DIRECTIONS FOR THIS TASK: Across the data below, count every line where the string "сосны" appears. Answer with the number alone.

RECORD SET:
· · · · ·

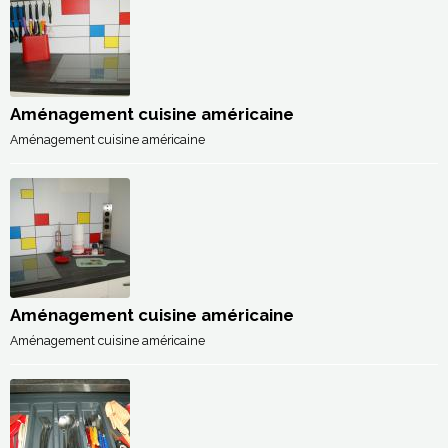
Aménagement cuisine américaine
Aménagement cuisine américaine
Aménagement cuisine américaine
Aménagement cuisine américaine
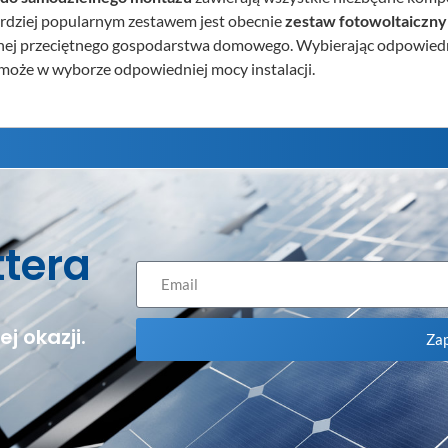
rdziej popularnym zestawem jest obecnie
zestaw fotowoltaiczn
rycznej przeciętnego gospodarstwa domowego. Wybierając odpowied
może w wyborze odpowiedniej mocy instalacji.
ttera
j okazji.
Zap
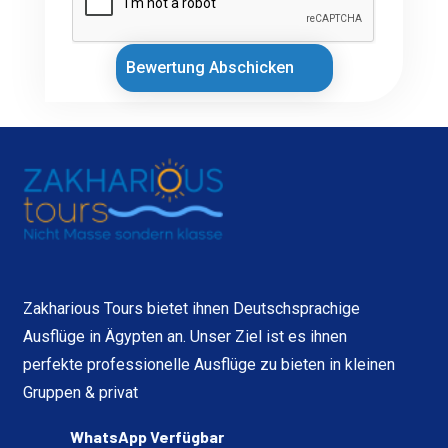
Bewertung Abschicken
Zakharious Tours bietet ihnen Deutschsprachige
Ausflüge in Ägypten an. Unser Ziel ist es ihnen
perfekte professionelle Ausflüge zu bieten in kleinen
Gruppen & privat
WhatsApp Verfügbar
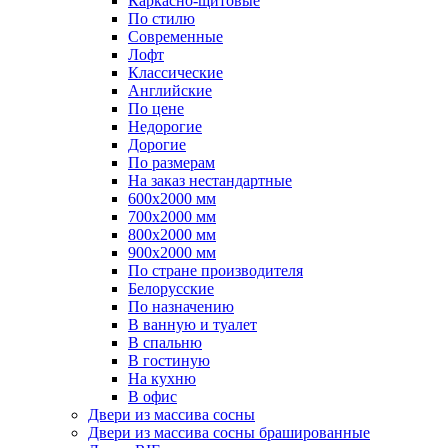
Каркасно-щитовые
По стилю
Современные
Лофт
Классические
Английские
По цене
Недорогие
Дорогие
По размерам
На заказ нестандартные
600х2000 мм
700х2000 мм
800х2000 мм
900х2000 мм
По стране производителя
Белорусские
По назначению
В ванную и туалет
В спальню
В гостиную
На кухню
В офис
Двери из массива сосны
Двери из массива сосны брашированные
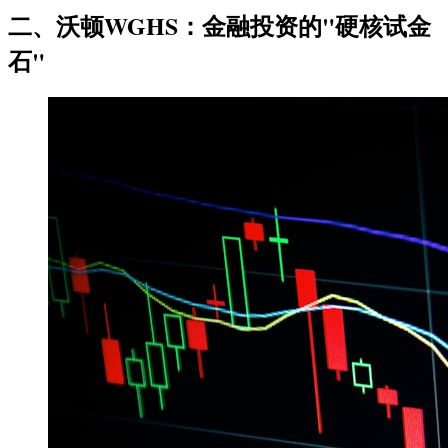
二、沃顿WGHS：金融投资的"硬核试金
石"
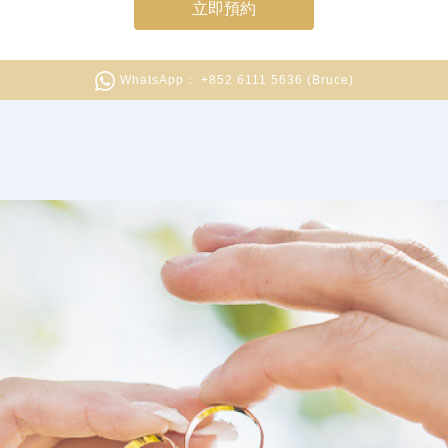
立即預約
WhatsApp： +852 6111 5636 (Bruce)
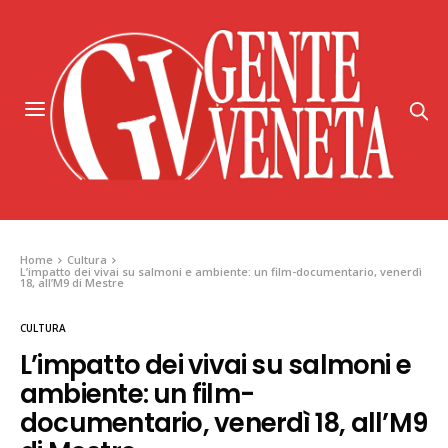
Home
Cultura
L’impatto dei vivai su salmoni e ambiente: un film-documentario, venerdì
18, all’M9 di Mestre
CULTURA
L’impatto dei vivai su salmoni e
ambiente: un film-
documentario, venerdì 18, all’M9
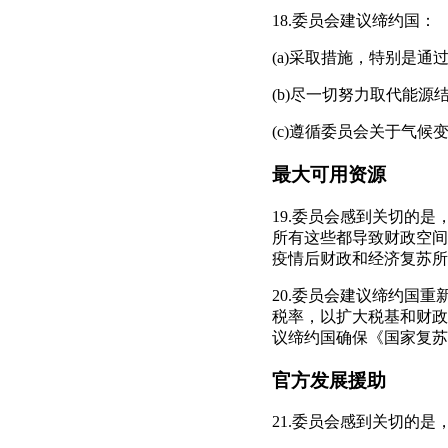
18.委员会建议缔约国：
(a)采取措施，特别是
(b)尽一切努力取代能
(c)遵循委员会关于气候
最大可用资源
19.委员会感到关切的
所有这些都导致财政空间
疫情后财政和经济复苏所
20.委员会建议缔约国
税率，以扩大税基和财政
议缔约国确保《国家复苏
官方发展援助
21.委员会感到关切的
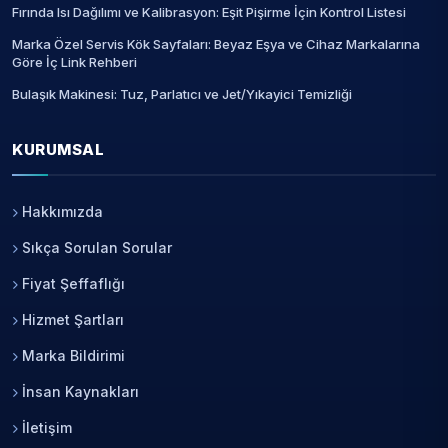
Fırında Isı Dağılımı ve Kalibrasyon: Eşit Pişirme İçin Kontrol Listesi
Marka Özel Servis Kök Sayfaları: Beyaz Eşya ve Cihaz Markalarına
Göre İç Link Rehberi
Bulaşık Makinesi: Tuz, Parlatıcı ve Jet/Yıkayici Temizliği
KURUMSAL
Hakkımızda
Sıkça Sorulan Sorular
Fiyat Şeffaflığı
Hizmet Şartları
Marka Bildirimi
İnsan Kaynakları
İletişim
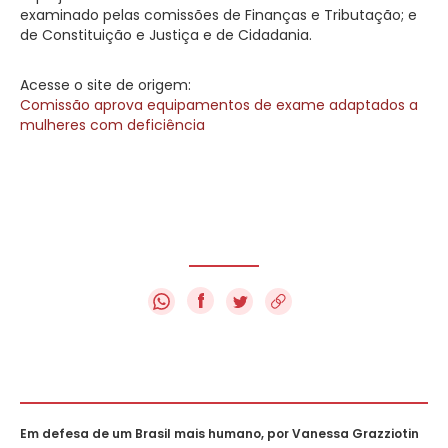
examinado pelas comissões de Finanças e Tributação; e
de Constituição e Justiça e de Cidadania.
Acesse o site de origem:
Comissão aprova equipamentos de exame adaptados a
mulheres com deficiência
f
Em defesa de um Brasil mais humano, por Vanessa Grazziotin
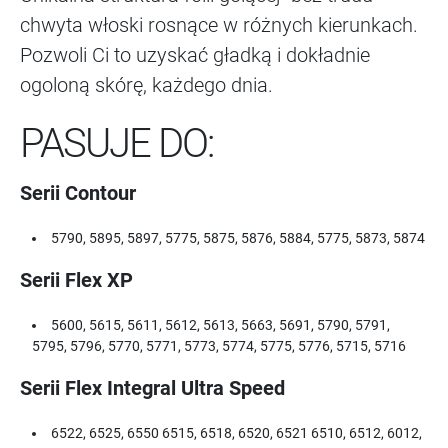
chwyta włoski rosnące w różnych kierunkach.
Pozwoli Ci to uzyskać gładką i dokładnie
ogoloną skórę, każdego dnia.
PASUJE DO:
Serii Contour
5790, 5895, 5897, 5775, 5875, 5876, 5884, 5775, 5873, 5874
Serii Flex XP
5600, 5615, 5611, 5612, 5613, 5663, 5691, 5790, 5791,
5795, 5796, 5770, 5771, 5773, 5774, 5775, 5776, 5715, 5716
Serii Flex Integral Ultra Speed
6522, 6525, 6550 6515, 6518, 6520, 6521 6510, 6512, 6012,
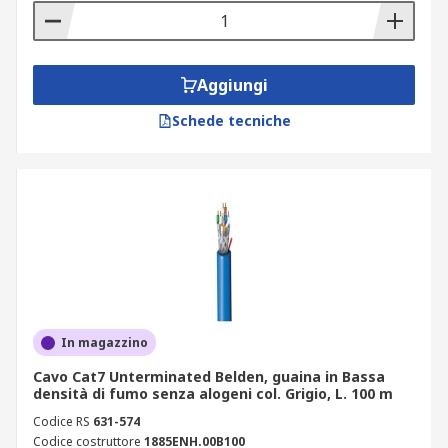
Aggiungi
Schede tecniche
In magazzino
Cavo Cat7 Unterminated Belden, guaina in Bassa
densità di fumo senza alogeni col. Grigio, L. 100 m
Codice RS
631-574
Codice costruttore
1885ENH.00B100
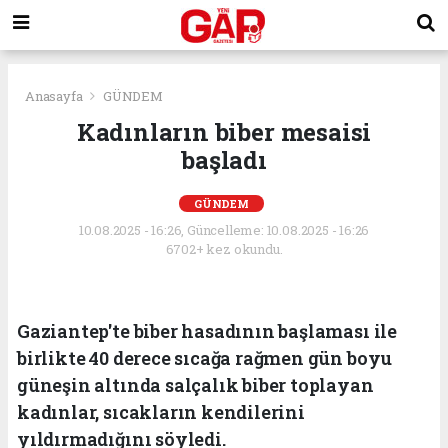
Anasayfa
GÜNDEM
Kadınların biber mesaisi
başladı
GÜNDEM
10.08.2025 - 16:26, Güncelleme: 10.08.2025 - 16:26
6702+ kez okundu.
Gaziantep'te biber hasadının başlaması ile
birlikte 40 derece sıcağa rağmen gün boyu
güneşin altında salçalık biber toplayan
kadınlar, sıcakların kendilerini
yıldırmadığını söyledi.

· · · · ·

RESULT FOR THIS EXERCISE: 2